Exercise requirements » Would you repeat the entries below exactly and omit the pictures?

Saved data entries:
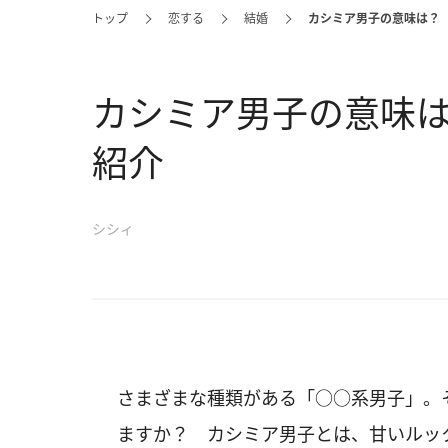
トップ
恋する
結婚
カシミア男子の意味は？
カシミア男子の意味
紹介
シシィ
さまざまな種類がある「○○系男子」。
ますか？ カシミア男子とは、甘いルッ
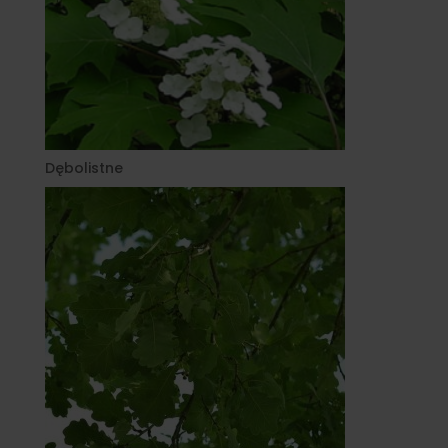
Dębolistne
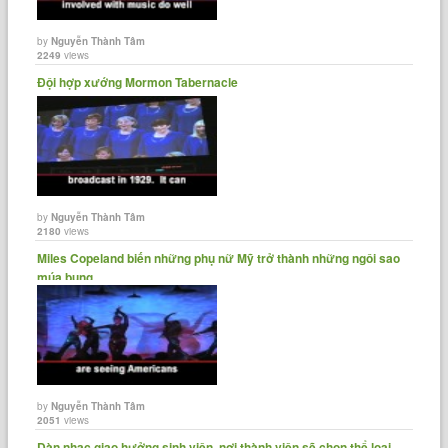
by
Nguyễn Thành Tâm
2249
views
Đội hợp xướng Mormon Tabernacle
by
Nguyễn Thành Tâm
2180
views
Miles Copeland biến những phụ nữ Mỹ trở thành những ngôi sao
múa bụng
by
Nguyễn Thành Tâm
2051
views
Dàn nhạc giao hưởng sinh viên, nơi thành viên sẽ chọn thể loại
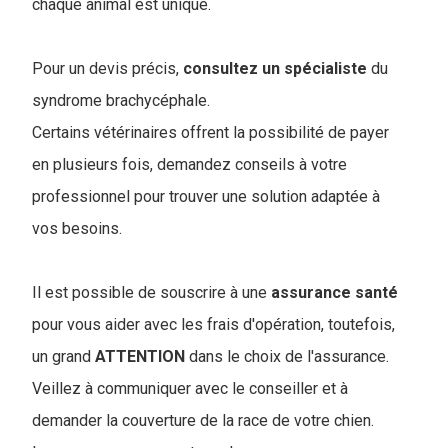
chaque animal est unique.
Pour un devis précis,
consultez
un
spécialiste
du
syndrome brachycéphale.
Certains vétérinaires offrent la possibilité de payer
en plusieurs fois, demandez conseils à votre
professionnel pour trouver une solution adaptée à
vos besoins.
Il est possible de souscrire à une
assurance
santé
pour vous aider avec les frais d'opération, toutefois,
un grand
ATTENTION
dans le choix de l'assurance.
Veillez à communiquer avec le conseiller et à
demander la couverture de la race de votre chien.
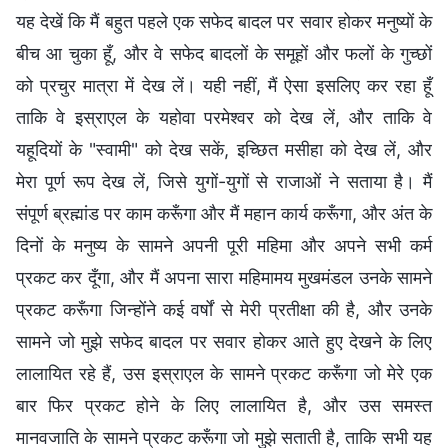
यह देखें कि मैं बहुत पहले एक सफेद बादल पर सवार होकर मनुष्यों के
बीच आ चुका हूँ, और वे सफेद बादलों के समूहों और फलों के गुच्छों
को प्रचुर मात्रा में देख लें। यही नहीं, मैं ऐसा इसलिए कर रहा हूँ
ताकि वे इस्राएल के यहोवा परमेश्वर को देख लें, और ताकि वे
यहूदियों के "स्वामी" को देख सकें, इच्छित मसीहा को देख लें, और
मेरा पूर्ण रूप देख लें, जिसे युगों-युगों से राजाओं ने सताया है। मैं
संपूर्ण ब्रह्मांड पर काम करूँगा और मैं महान कार्य करूँगा, और अंत के
दिनों के मनुष्य के सामने अपनी पूरी महिमा और अपने सभी कर्म
प्रकट कर दूँगा, और मैं अपना सारा महिमामय मुखमंडल उनके सामने
प्रकट करूँगा जिन्होंने कई वर्षों से मेरी प्रतीक्षा की है, और उनके
सामने जो मुझे सफेद बादल पर सवार होकर आते हुए देखने के लिए
लालायित रहे हैं, उस इस्राएल के सामने प्रकट करूँगा जो मेरे एक
बार फिर प्रकट होने के लिए लालायित है, और उस समस्त
मानवजाति के सामने प्रकट करूँगा जो मुझे सताती है, ताकि सभी यह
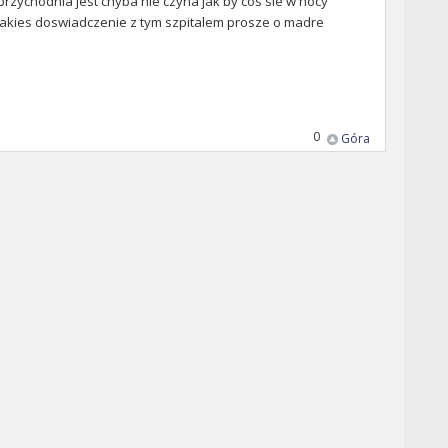
przychodnia jest chyba nie czyna jak by cos sie w nocy
a jakies doswiadczenie z tym szpitalem prosze o madre
0
Góra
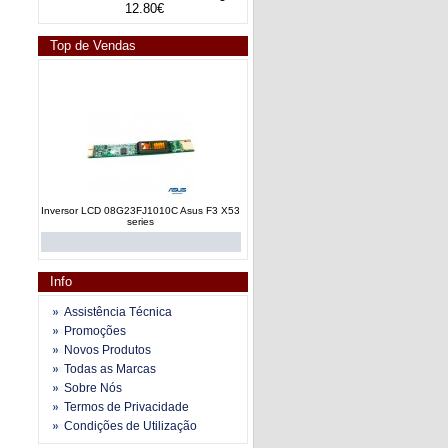
12.80€
Top de Vendas
Inversor LCD 08G23FJ1010C Asus F3 X53
series
Info
Assistência Técnica
Promoções
Novos Produtos
inversor 19.21030.M46 HP G60 CQ60 Acer
Todas as Marcas
5738 5930 series OEM
Sobre Nós
Termos de Privacidade
Condições de Utilização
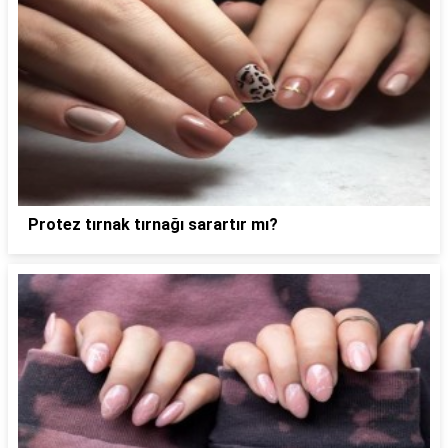
Protez tırnak tırnağı sarartır mı?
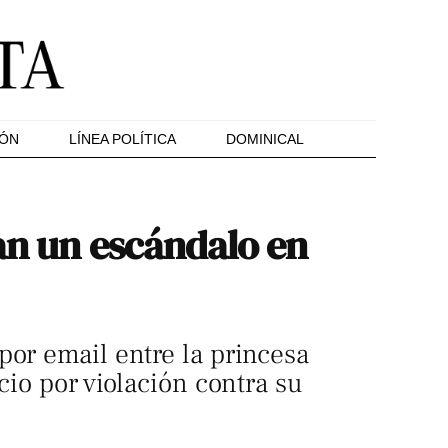
IÓN
LÍNEA POLÍTICA
DOMINICAL
an un escándalo en
por email entre la princesa
cio por violación contra su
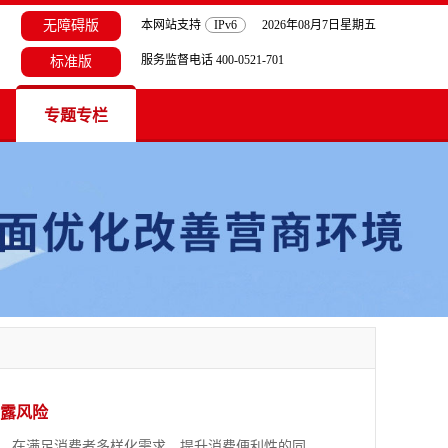
无障碍版
本网站支持
IPv6
2026年08月7日星期五
服务监督电话 400-0521-701
标准版
专题专栏
露风险
，在满足消费者多样化需求、提升消费便利性的同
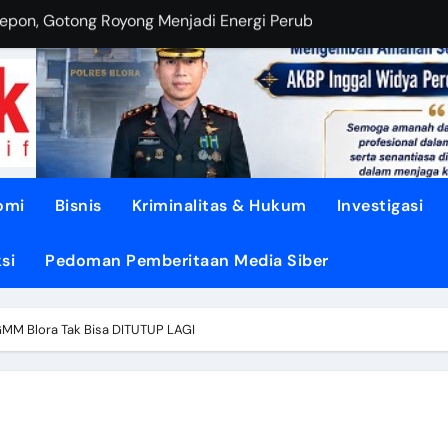
OHONGI Kepala Daerah?
BUDIANTORO Membangun KOPERASI MODERN
EBUT RUANG Publik
sa di TUNJUNGAN ke Provinsi
asi dari Oligarki
omi
Bisnis
Kriminalitas & Hukum
Investigasi
 Didesak TEGASKAN BATAS
si
Pedoman Pemberitaan Media Siber
litik ‘PERI AIR’
dengan DISIPLIN dan NURANI
GMM Blora Tak Bisa DITUTUP LAGI
Air Mengalir ke DESA”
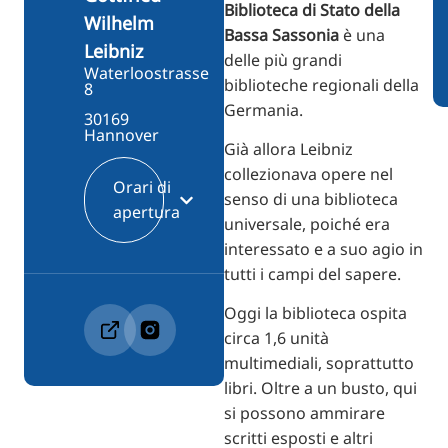
Biblioteca di Stato della
Wilhelm
Bassa Sassonia
è una
Leibniz
delle più grandi
Waterloostrasse
biblioteche regionali della
8
Germania.
30169
Hannover
Già allora Leibniz
collezionava opere nel
Orari di
senso di una biblioteca
apertura
universale, poiché era
interessato e a suo agio in
tutti i campi del sapere.
Oggi la biblioteca ospita
circa 1,6 unità
multimediali, soprattutto
libri. Oltre a un busto, qui
si possono ammirare
scritti esposti e altri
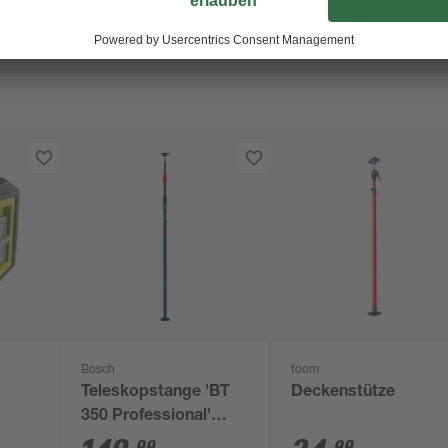
Bosch
toom
Teleskopstange 'BT
Deckenstütze
350 Professional'
140-350 cm
99
99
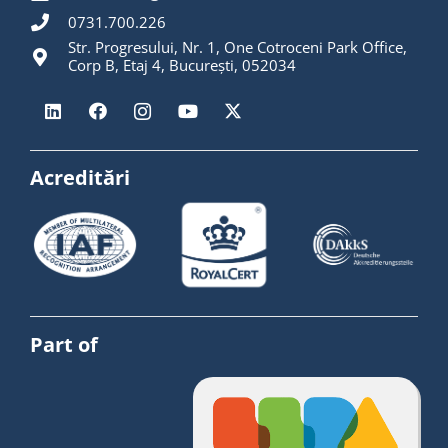
0731.700.226
Str. Progresului, Nr. 1, One Cotroceni Park Office,
Corp B, Etaj 4, București, 052034
Acreditări
Part of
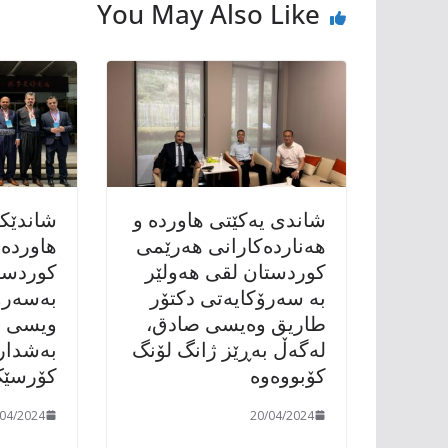
You May Also Like
شاندی یەکێتی هاوردە و
شاندێک
هەناردەکارانی هەرێمی
هاوردەو
کوردستان لقی هەولێر
کوردستا
بە سەرۆکایەتی دکتۆر
بەسەرۆ
طاریق وەیسی صادق،
ویسی ص
لەگەڵ بەڕێز ژانگ لۆنگ
بەشداری
کۆبووەوە
کۆرسێک
/04/2024
20/04/2024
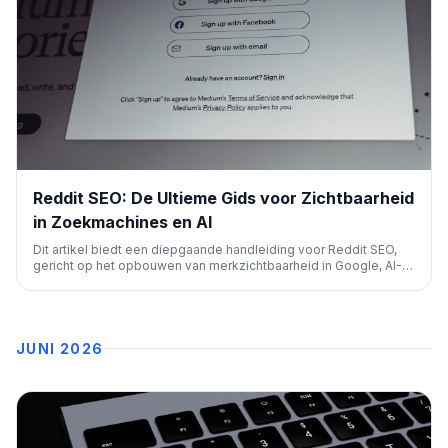
Reddit SEO: De Ultieme Gids voor Zichtbaarheid
in Zoekmachines en AI
Dit artikel biedt een diepgaande handleiding voor Reddit SEO,
gericht op het opbouwen van merkzichtbaarheid in Google, AI-
zoekopdrachten en Reddit zelf. Het benadrukt ethische
betrokkenheid, community-opbouw en het benutten van
gebruikersinzichten voor contentstrategie.
JUNI 2026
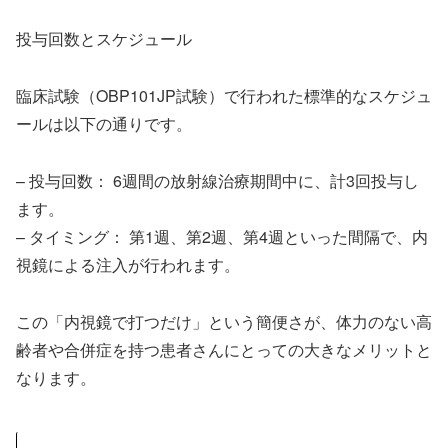
投与回数とスケジュール
臨床試験（OBP101JP試験）で行われた標準的なスケジュ
ールは以下の通りです。
– 投与回数： 6週間の放射線治療期間中に、計3回投与し
ます。
– タイミング： 第1週、第2週、第4週といった間隔で、内
視鏡による注入が行われます。
この「内視鏡で打つだけ」という簡便さが、体力のない高
齢者や合併症を持つ患者さんにとっての大きなメリットと
なります。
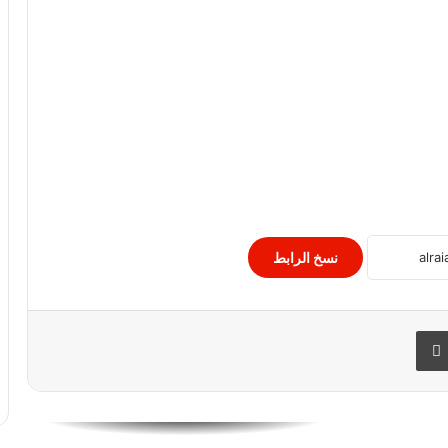
الدولار الأمريكي فى لبنان
منظمة العمل الدولية: ركود في جودة
الوظائف عالمياً رغم نمو اقتصادي مرن
نسخ الرابط
ارتفاع أسعار الذهب اليوم الاثنين.. وعيار 21
يسجل 784 جنيها للجرام
 البريد
طباعة
أسعار الأسهم بالبورصة المصرية اليوم الأحد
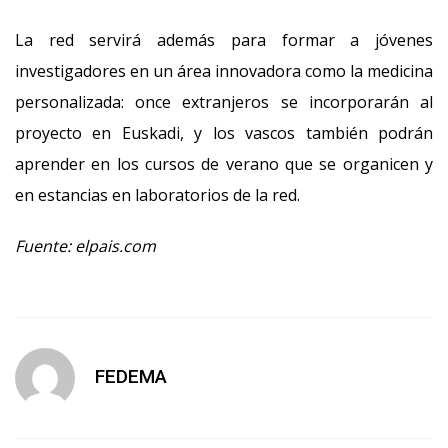
La red servirá además para formar a jóvenes
investigadores en un área innovadora como la medicina
personalizada: once extranjeros se incorporarán al
proyecto en Euskadi, y los vascos también podrán
aprender en los cursos de verano que se organicen y
en estancias en laboratorios de la red.
Fuente: elpais.com
FEDEMA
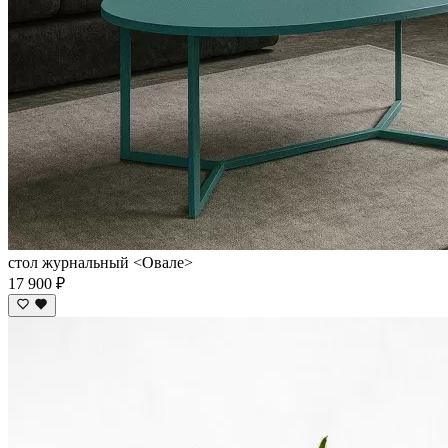
стол журнальный <Овале>
17 900 ₽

Task answer »
トップ
恋する
結婚
カシミア男子の意味は？
カシミア男子の意味
紹介
シシィ
さまざまな種類がある「○○系男子」。
ますか？ カシミア男子とは、甘いルッ
Dębolistne
by
Nguyễn Thành Tâm
2249
views
Đội hợp xướng Mormon Tabernacle
by
Nguyễn Thành Tâm
2180
views
Miles Copeland biến những phụ nữ Mỹ trở thành những ngôi sao
múa bụng
by
Nguyễn Thành Tâm
2051
views
Dàn nhạc giao hưởng sinh viên, nơi thành viên sẽ chọn thể loại
chaque animal est unique.
Pour un devis précis,
consultez
un
spécialiste
du
syndrome brachycéphale.
Certains vétérinaires offrent la possibilité de payer
en plusieurs fois, demandez conseils à votre
professionnel pour trouver une solution adaptée à
vos besoins.
Il est possible de souscrire à une
assurance
santé
pour vous aider avec les frais d'opération, toutefois,
un grand
ATTENTION
dans le choix de l'assurance.
Veillez à communiquer avec le conseiller et à
demander la couverture de la race de votre chien.
यह देखें कि मैं बहुत पहले एक सफेद बादल पर सवार होकर मनुष्यों के
बीच आ चुका हूँ, और वे सफेद बादलों के समूहों और फलों के गुच्छों
को प्रचुर मात्रा में देख लें। यही नहीं, मैं ऐसा इसलिए कर रहा हूँ
ताकि वे इस्राएल के यहोवा परमेश्वर को देख लें, और ताकि वे
यहूदियों के "स्वामी" को देख सकें, इच्छित मसीहा को देख लें, और
मेरा पूर्ण रूप देख लें, जिसे युगों-युगों से राजाओं ने सताया है। मैं
संपूर्ण ब्रह्मांड पर काम करूँगा और मैं महान कार्य करूँगा, और अंत के
दिनों के मनुष्य के सामने अपनी पूरी महिमा और अपने सभी कर्म
प्रकट कर दूँगा, और मैं अपना सारा महिमामय मुखमंडल उनके सामने
प्रकट करूँगा जिन्होंने कई वर्षों से मेरी प्रतीक्षा की है, और उनके
सामने जो मुझे सफेद बादल पर सवार होकर आते हुए देखने के लिए
लालायित रहे हैं, उस इस्राएल के सामने प्रकट करूँगा जो मेरे एक
बार फिर प्रकट होने के लिए लालायित है, और उस समस्त
मानवजाति के सामने प्रकट करूँगा जो मुझे सताती है, ताकि सभी यह
przychodnia jest chyba nie czyna jak by cos sie w nocy
a jakies doswiadczenie z tym szpitalem prosze o madre
0
Góra
12.80€
Top de Vendas
Inversor LCD 08G23FJ1010C Asus F3 X53
series
Info
Assistência Técnica
Promoções
Novos Produtos
inversor 19.21030.M46 HP G60 CQ60 Acer
Todas as Marcas
5738 5930 series OEM
Sobre Nós
Termos de Privacidade
Condições de Utilização
Protez tırnak tırnağı sarartır mı?
IÓN
LÍNEA POLÍTICA
DOMINICAL
an un escándalo en
por email entre la princesa
cio por violación contra su
无障碍版
本网站支持
IPv6
2026年08月7日星期五
服务监督电话 400-0521-701
标准版
专题专栏
露风险
，在满足消费者多样化需求、提升消费便利性的同
OHONGI Kepala Daerah?
BUDIANTORO Membangun KOPERASI MODERN
EBUT RUANG Publik
sa di TUNJUNGAN ke Provinsi
asi dari Oligarki
omi
Bisnis
Kriminalitas & Hukum
Investigasi
 Didesak TEGASKAN BATAS
si
Pedoman Pemberitaan Media Siber
litik ‘PERI AIR’
dengan DISIPLIN dan NURANI
GMM Blora Tak Bisa DITUTUP LAGI
Air Mengalir ke DESA”
Biblioteca di Stato della
Wilhelm
Bassa Sassonia
è una
Leibniz
delle più grandi
Waterloostrasse
biblioteche regionali della
8
Germania.
30169
Hannover
Già allora Leibniz
collezionava opere nel
Orari di
senso di una biblioteca
apertura
universale, poiché era
interessato e a suo agio in
tutti i campi del sapere.
Oggi la biblioteca ospita
circa 1,6 unità
multimediali, soprattutto
libri. Oltre a un busto, qui
si possono ammirare
scritti esposti e altri
Bosch
toom
Teleskopstange 'BT
Deckenstütze
350 Professional'
140-350 cm
99
99
0731.700.226
Str. Progresului, Nr. 1, One Cotroceni Park Office,
Corp B, Etaj 4, București, 052034
Acreditări
Part of
You May Also Like
شاندی یەکێتی هاوردە و
شاندێک
هەناردەکارانی هەرێمی
هاوردەو
کوردستان لقی هەولێر
کوردستا
بە سەرۆکایەتی دکتۆر
بەسەرۆ
طاریق وەیسی صادق،
ویسی ص
لەگەڵ بەڕێز ژانگ لۆنگ
بەشداری
کۆبووەوە
کۆرسێک
/04/2024
20/04/2024
Reddit SEO: De Ultieme Gids voor Zichtbaarheid
in Zoekmachines en AI
Dit artikel biedt een diepgaande handleiding voor Reddit SEO,
gericht op het opbouwen van merkzichtbaarheid in Google, AI-
zoekopdrachten en Reddit zelf. Het benadrukt ethische
betrokkenheid, community-opbouw en het benutten van
gebruikersinzichten voor contentstrategie.
JUNI 2026
投与回数とスケジュール
臨床試験（OBP101JP試験）で行われた標準的なスケジュ
ールは以下の通りです。
– 投与回数： 6週間の放射線治療期間中に、計3回投与し
ます。
– タイミング： 第1週、第2週、第4週といった間隔で、内
視鏡による注入が行われます。
この「内視鏡で打つだけ」という簡便さが、体力のない高
齢者や合併症を持つ患者さんにとっての大きなメリットと
なります。
الدولار الأمريكي فى لبنان
منظمة العمل الدولية: ركود في جودة
الوظائف عالمياً رغم نمو اقتصادي مرن
نسخ الرابط
ارتفاع أسعار الذهب اليوم الاثنين.. وعيار 21
يسجل 784 جنيها للجرام
 البريد
طباعة
أسعار الأسهم بالبورصة المصرية اليوم الأحد
La red servirá además para formar a jóvenes
investigadores en un área innovadora como la medicina
personalizada: once extranjeros se incorporarán al
proyecto en Euskadi, y los vascos también podrán
aprender en los cursos de verano que se organicen y
en estancias en laboratorios de la red.
Fuente: elpais.com
FEDEMA
стол журнальный <Овале>
17 900 ₽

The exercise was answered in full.